WHAT IS BEING ASKED:
The answer should be a faithful retyping of the records that follow, pictures excluded.

======== DATA FOR THIS TASK ========

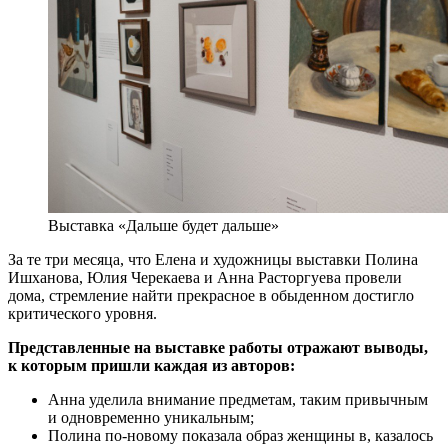
Выставка «Дальше будет дальше»
За те три месяца, что Елена и художницы выставки Полина
Ишханова, Юлия Черекаева и Анна Расторгуева провели
дома, стремление найти прекрасное в обыденном достигло
критического уровня.
Представленные на выставке работы отражают выводы,
к которым пришли каждая из авторов:
Анна уделила внимание предметам, таким привычным
и одновременно уникальным;
Полина по-новому показала образ женщины в, казалось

========

REPLY:
Выставка «Дальше будет дальше»
За те три месяца, что Елена и художницы выставки Полина
Ишханова, Юлия Черекаева и Анна Расторгуева провели
дома, стремление найти прекрасное в обыденном достигло
критического уровня.
Представленные на выставке работы отражают выводы,
к которым пришли каждая из авторов:
Анна уделила внимание предметам, таким привычным
и одновременно уникальным;
Полина по-новому показала образ женщины в, казалось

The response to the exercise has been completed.